David Harlan Interviews Nobel Laureate Wally Gilbert About Pioneering Work in DNA Sequencing That Led to the Creation of the First Genetically Engineered Human Insulin
Date Posted: martes, febrero 25, 2020
Dr. David Harlan was invited to deliver a plenary talk during the formal dinner at the 2020 Rachmiel Levine-Arthur Riggs Diabetes Research Symposium. The annual meeting is a gathering of the world's leading diabetes researchers. This year they celebrated the pioneering work in DNA sequencing that resulted in the 1980 Nobel Prize in Chemistry for Walter Gilbert, PhD. The session was titled Invisible Frontiers Revisited: Human Insulin 40 Years Later in reference to Stephen Hall's book Invisible Frontiers: The Race to Synthesize a Human Gene.
Dr.
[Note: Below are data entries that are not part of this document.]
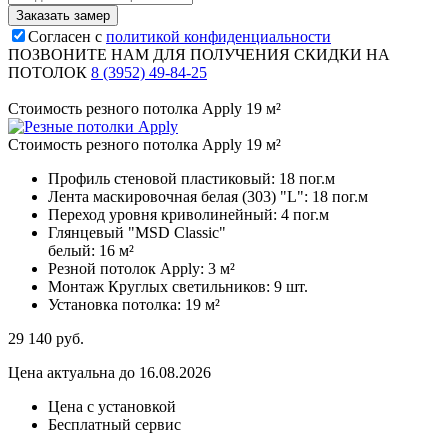
Согласен с
политикой конфиденциальности
ПОЗВОНИТЕ НАМ ДЛЯ ПОЛУЧЕНИЯ СКИДКИ НА
ПОТОЛОК
8 (3952) 49-84-25
Стоимость резного потолка Apply 19 м²
Стоимость резного потолка Apply 19 м²
Профиль стеновой пластиковый:
18 пог.м
Лента маскировочная белая (303) "L":
18 пог.м
Переход уровня криволинейный:
4 пог.м
Глянцевый "MSD Classic"
белый:
16 м²
Резной потолок Apply:
3 м²
Монтаж Круглых светильников:
9 шт.
Установка потолка:
19 м²
29 140
руб.
Цена актуальна до 16.08.2026
Цена с установкой
Бесплатный сервис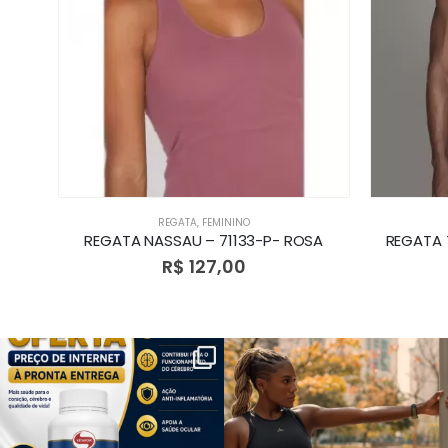
REGATA
,
FEMININO
ZUL
REGATA NASSAU – 71133-P- ROSA
REGATA 
R$
127,00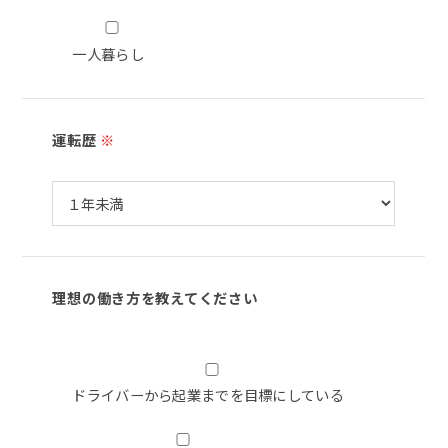
一人暮らし
運転歴
※
理想の働き方を教えてください
ドライバーから起業までを目標にしている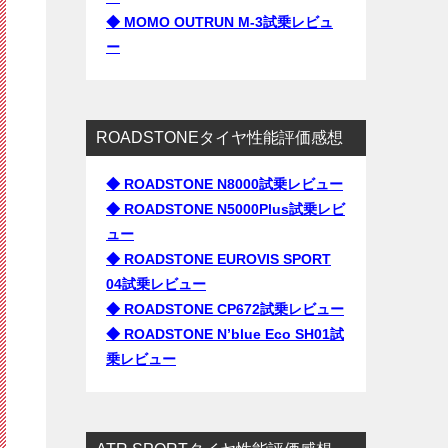
◆ MOMO OUTRUN M-3試乗レビュ
ー
ROADSTONEタイヤ性能評価感想
◆ ROADSTONE N8000試乗レビュー
◆ ROADSTONE N5000Plus試乗レビ
ュー
◆ ROADSTONE EUROVIS SPORT
04試乗レビュー
◆ ROADSTONE CP672試乗レビュー
◆ ROADSTONE N’blue Eco SH01試
乗レビュー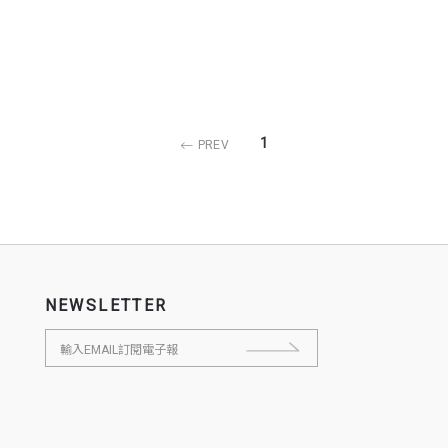
1
PREV
NEWSLETTER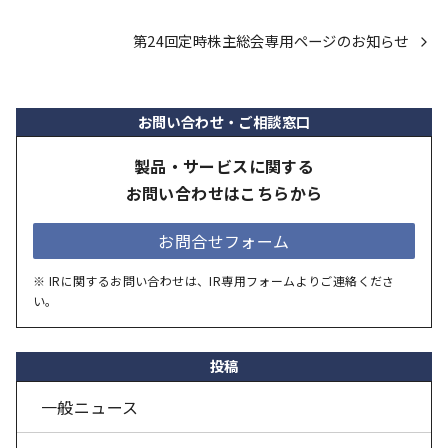
第24回定時株主総会専用ページのお知らせ
お問い合わせ・ご相談窓口
製品・サービスに関する
お問い合わせはこちらから
お問合せフォーム
※ IRに関するお問い合わせは、IR専用フォームよりご連絡くださ
い。
投稿
一般ニュース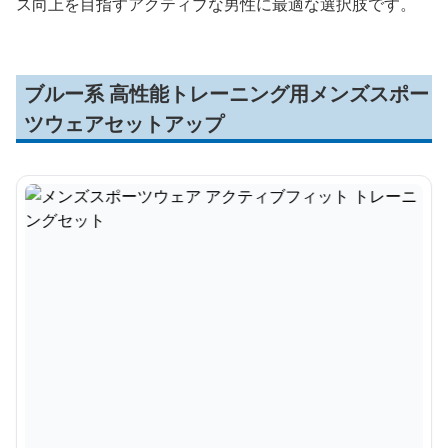
ス向上を目指すアクティブな男性に最適な選択肢です。
ブルー系 高性能トレーニング用メンズスポー
ツウェアセットアップ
Harlan shared the following video of his recent interview with Dr. Gilbert about the impact of that era on modern medicine, the political and ethical debate that it caused, as well as advice to young scientists. It concludes with a tour of Dr. Gilbert's art studio in Boston. While he's world renowned for his work as a molecular biologist on genes and DNA, today his passion is creating artwork from his digital photography.
During his talk at the Riggs-Levine Symposium, Dr. Harlan spoke about the important role that diabetes research has played in medical history, resulting in four Nobel Prizes awarded to insulin-focused research. He closed by quoting Frederick Banting - “You must begin with an ideal, and end with an ideal.” During his Nobel lecture in 1923, Banting made it clear that “Insulin is not the cure.”
Dr. Harlan challenged everyone in attendance to not forget that ideal by adding, "We must all do what it takes to improve the lives of those living with diabetes as we strive to complete the job of ridding diabetes from humanity through research."
(Below) Dr. Harlan at the Riggs-Levine Diabetes Research Symposium with insulin research pioneers Bart Roep, PhD, City of Hope (right) and Herbert Heyneker, PhD, Molecular Geneticist at UCSF Medical Center (left). In the middle is author Stephen Hall who wrote Invisible Frontiers: The Race to Synthesize a Human Gene.
The UMass Diabetes Center of Excellence was well represented at the 2020 Rachmiel Levine-Arthur Riggs Diabetes Research Symposium. John Harris, PhD, presented about the lessons he’s learning from his vitiligo studies at UMass Chan Medical School, and their connection to type 1 diabetes pathogenesis. Jennifer Wang, PhD, spoke about her impressive rat model of autoimmune diabetes. DCOE scientists Sam Redick, David Blodgett and Alan Derr presented some of their research at the poster session.